Eliminating Financial Barriers to Cardiac Rehabilitation

Author Affiliations
  • 1Feinberg School of Medicine, Northwestern University, Chicago, Illinois
  • 2Department of Cardiac Surgery, Michigan Medicine, Ann Arbor
  • 3Center for Healthcare Outcomes and Policy, University of Michigan, Ann Arbor
JAMA Intern Med. 2024;184(9):1104-1105. doi:10.1001/jamainternmed.2024.3351

Cardiac rehabilitation (CR) improves quality of life and clinical outcomes for patients with acute and long-term cardiovascular conditions, but fewer than one-third of patients attend a single session.1 Disparities in CR participation across vulnerable populations, including patients with lower socioeconomic status (SES), have been well documented.2 Yet, solutions to this problem remain elusive, which likely contributes to long-term disparities in cardiovascular quality of care and outcomes.
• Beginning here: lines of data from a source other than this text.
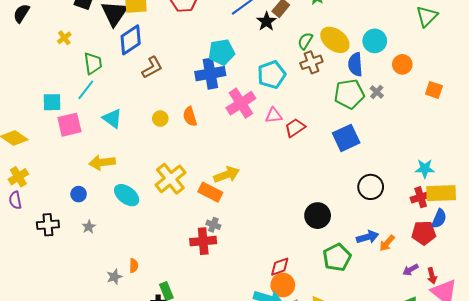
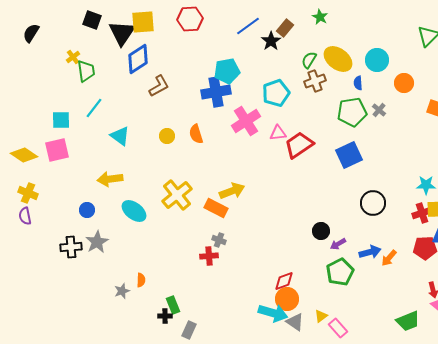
green trapezoid: (93, 63) -> (86, 71), moved
blue semicircle: (355, 64) -> (358, 83), size x0.6
pink square: (69, 125) -> (57, 150), moved
red trapezoid: (295, 128) -> (299, 145), size x1.4
yellow cross: (18, 177) -> (28, 193), turned -36
black circle: (318, 216) -> (321, 231), size x0.7
black cross: (48, 225) -> (71, 247), moved
gray star: (89, 227) -> (97, 242), size x1.6
red cross: (203, 241) -> (209, 256), size x0.7
purple arrow: (410, 270) -> (338, 244), moved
The trial by Gaalema et al3 examined the effectiveness of financial incentives and case managers to improve CR adherence (at least 30 sessions completed) among patients with lower SES who qualified for CR. They demonstrated that financial incentives in the form of direct payments to patients for completing CR sessions improved adherence to CR. The effect of financial incentives was even greater when paired with case management, increasing CR adherence nearly 6-fold from 11% in the control group to 62% in patients receiving both interventions.